Le 14 janvier 2026, la France a pris un tournant décisif en interdisant l'entrée à dix militants du mouvement britannique Raise the Colours. Cette initiative met en lumière l'essor d'un groupe aux idéaux d'extrême droite, dont les actions s'intensifient dans un contexte de tensions croissantes concernant l'immigration.
Dans plusieurs villes anglaises, des drapeaux britannique, écossais et gallois sont désormais omniprésents, installés par des partisans de Raise the Colours dans une offensive lancée depuis août 2025. Ce mouvement, se revendiquant d'un patriotisme affirmé, a rapidement dévoilé des intentions plus sombres, multipliant les actions anti-immigration et suscitant l'inquiétude des autorités françaises.
Les militants, ayant fait l'objet de signalements pour leurs actes de dégradation envers les embarcations utilisées par des migrants pour la traversée de la Manche, sont sous enquête pour "violences aggravées". En septembre dernier, quatre d'entre eux avaient agressé un groupe de migrants à Grand-Fort-Philippe, affirmant que ces derniers n'étaient pas les bienvenus en Angleterre.

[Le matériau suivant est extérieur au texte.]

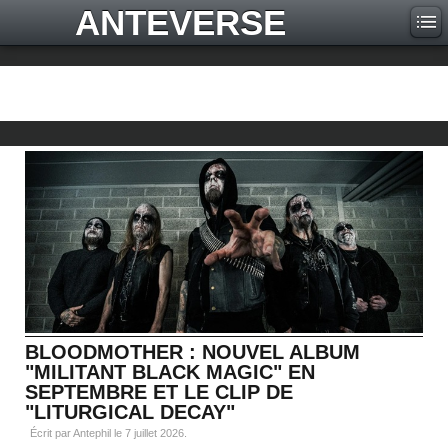
ANTEVERSE
BLOODMOTHER : NOUVEL ALBUM
"MILITANT BLACK MAGIC" EN
SEPTEMBRE ET LE CLIP DE
"LITURGICAL DECAY"
Écrit par Antephil le
7 juillet 2026
.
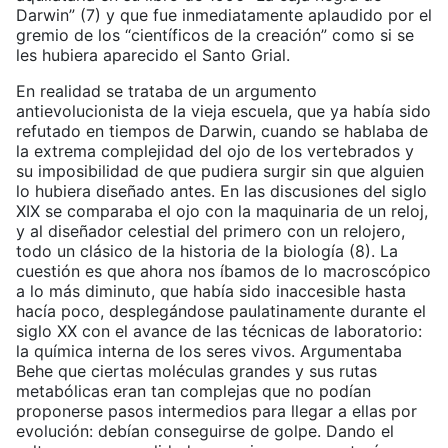
Darwin” (7) y que fue inmediatamente aplaudido por el
gremio de los “científicos de la creación” como si se
les hubiera aparecido el Santo Grial.
En realidad se trataba de un argumento
antievolucionista de la vieja escuela, que ya había sido
refutado en tiempos de Darwin, cuando se hablaba de
la extrema complejidad del ojo de los vertebrados y
su imposibilidad de que pudiera surgir sin que alguien
lo hubiera diseñado antes. En las discusiones del siglo
XIX se comparaba el ojo con la maquinaria de un reloj,
y al diseñador celestial del primero con un relojero,
todo un clásico de la historia de la biología (8). La
cuestión es que ahora nos íbamos de lo macroscópico
a lo más diminuto, que había sido inaccesible hasta
hacía poco, desplegándose paulatinamente durante el
siglo XX con el avance de las técnicas de laboratorio:
la química interna de los seres vivos. Argumentaba
Behe que ciertas moléculas grandes y sus rutas
metabólicas eran tan complejas que no podían
proponerse pasos intermedios para llegar a ellas por
evolución: debían conseguirse de golpe. Dando el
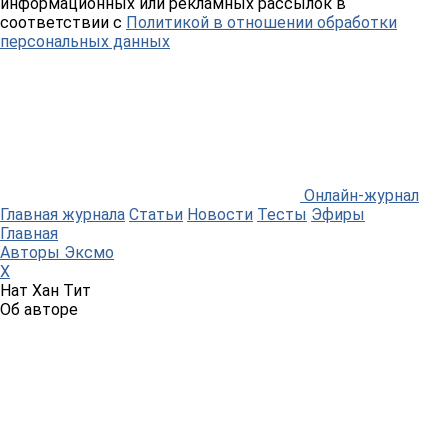
информационных или рекламных рассылок в
соответствии с
Политикой в отношении обработки
персональных данных
Онлайн-журнал
Главная журнала
Статьи
Новости
Тесты
Эфиры
Главная
Авторы Эксмо
Х
Нат Хан Тит
Об авторе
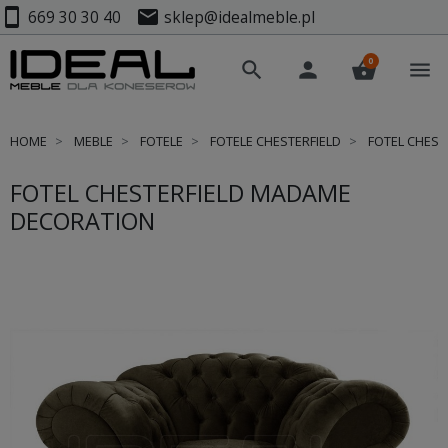
smartphone
mail
669 30 30 40
sklep@idealmeble.pl
0
search
person
shopping_basket
menu
HOME
MEBLE
FOTELE
FOTELE CHESTERFIELD
FOTEL CHEST
FOTEL CHESTERFIELD MADAME
DECORATION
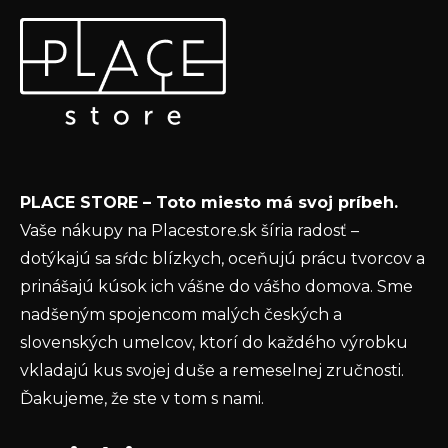
Z
Odoberať newsletter
á
p
Vložte svoj e-mail a my Vám budeme zasielať informácie
ä
o nových produktoch na našom e-shope.
t
Email
i
e
Vložením e-mailu súhlasíte s
podmienkami
PLACE STORE – Toto miesto má svoj príbeh.
ochrany osobných údajov
Vaše nákupy na Placestore.sk šíria radosť –
PRIHLÁSIŤ SA
dotýkajú sa sŕdc blízkych, oceňujú prácu tvorcov a
prinášajú kúsok ich vášne do vášho domova. Sme
nadšeným spojencom malých českých a
slovenských umelcov, ktorí do každého výrobku
vkladajú kus svojej duše a remeselnej zručnosti.
Ďakujeme, že ste v tom s nami.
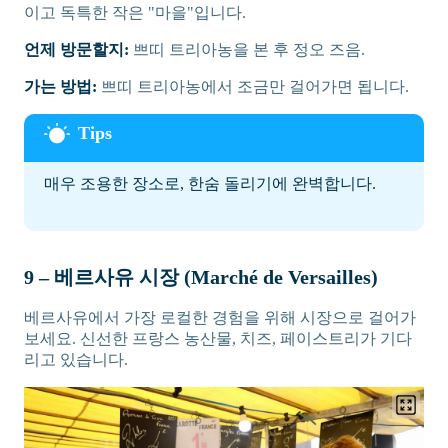
이고 독특한 작은 "마을"입니다.
언제 방문할지:
쁘띠 트리아농을 본 후 정오 즈음.
가는 방법:
쁘띠 트리아농에서 조금만 걸어가면 됩니다.
매우 조용한 장소로, 한숨 돌리기에 완벽합니다.
9 – 베르사유 시장 (Marché de Versailles)
베르사유에서 가장 로컬한 경험을 위해 시장으로 걸어가
보세요. 신선한 프랑스 농산물, 치즈, 페이스트리가 기다
리고 있습니다.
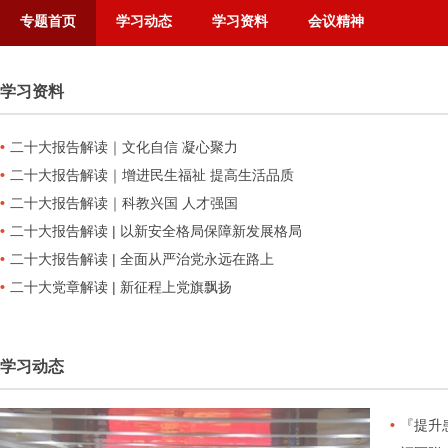
专题首页
学习动态
学习资料
会议精神
学习资料
二十大报告解读｜文化自信 凝心聚力
二十大报告解读｜增进民生福祉 提高生活品质
二十大报告解读｜科教兴国 人才强国
二十大报告解读 | 以新安全格局保障新发展格局
二十大报告解读 | 全面从严治党永远在路上
二十大党章解读 | 新征程上党旗飘扬
学习动态
『提升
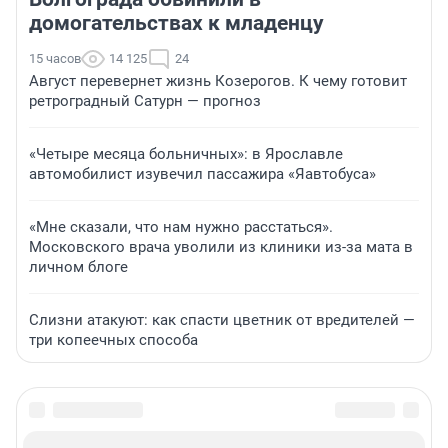
домогательствах к младенцу
15 часов
14 125
24
Август перевернет жизнь Козерогов. К чему готовит
ретроградный Сатурн — прогноз
«Четыре месяца больничных»: в Ярославле
автомобилист изувечил пассажира «Яавтобуса»
«Мне сказали, что нам нужно расстаться».
Московского врача уволили из клиники из-за мата в
личном блоге
Слизни атакуют: как спасти цветник от вредителей —
три копеечных способа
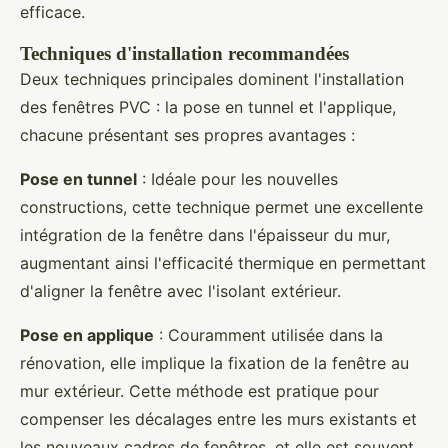
efficace.
Techniques d'installation recommandées
Deux techniques principales dominent l'installation
des fenêtres PVC : la pose en tunnel et l'applique,
chacune présentant ses propres avantages :
Pose en tunnel
: Idéale pour les nouvelles
constructions, cette technique permet une excellente
intégration de la fenêtre dans l'épaisseur du mur,
augmentant ainsi l'efficacité thermique en permettant
d'aligner la fenêtre avec l'isolant extérieur.
Pose en applique
: Couramment utilisée dans la
rénovation, elle implique la fixation de la fenêtre au
mur extérieur. Cette méthode est pratique pour
compenser les décalages entre les murs existants et
les nouveaux cadres de fenêtres, et elle est souvent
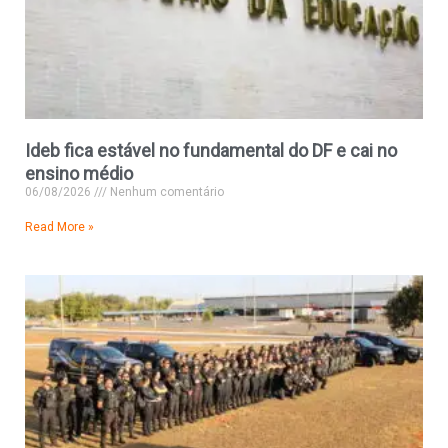
Ideb fica estável no fundamental do DF e cai no
ensino médio
06/08/2026
Nenhum comentário
Read More »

Selon des informations de l'association Utopia 56, ces actes témoignent d'une préparation évidente à orchestrer un "raid anti-migrants" sur les côtes françaises.
Raise the Colours, initialement perçu comme un simple mouvement patriote, voit ses racines profondément ancrées dans l'extrême droite, soutenu par des figures telles qu'Andy Saxon, qui entretient des liens avec Tommy Robinson, activiste connu pour ses idées islamophobes. Robinson s'est récemment félicité d'une "normalisation" des discours haineux en Grande-Bretagne, ce qui inquiète les oppositionnels et les activistes des droits de l'homme.
Ce phénomène s'accompagne d'un soutien croissant de partis politiques, allant des Conservateurs à des groupes comme Reform UK, d'une démarche qui exacerbe les tensions autour de la question migratoire en plein cœur de l'Europe. Les organisations anti-racistes, comme Hope Not Hate, mettent en garde contre les implications néfastes de ce mouvement, soulignant que l'affichage de drapeaux nationaux, autrefois associé à des événements sportifs, devient désormais un symbole de division plutôt que d'unité.
Des contre-manifestations sont également apparues, illustrant la résistance à la montée de ce nationalisme agressif. Le discours politique au Royaume-Uni devient de plus en plus polarisant, les opinions divergent sur la signification des symboles nationaux, à tel point que certains conseils municipaux ont débattu de leur retrait dans un souci de sécurité publique.
Dans ce contexte, le Premier ministre écossais, John Swinney, cherche à redéfinir le drapeau écossais comme un symbole d'unité, alors que d'autres localités, comme Basildon, continuent de soutenir leur affichage public comme expression de patriotisme. Une dynamique complexe se dessine, alors que le Premier ministre britannique, Keir Starmer, soutient en partie cette position tout en appelle à garantir la sécurité et le respect de tous dans l'espace public.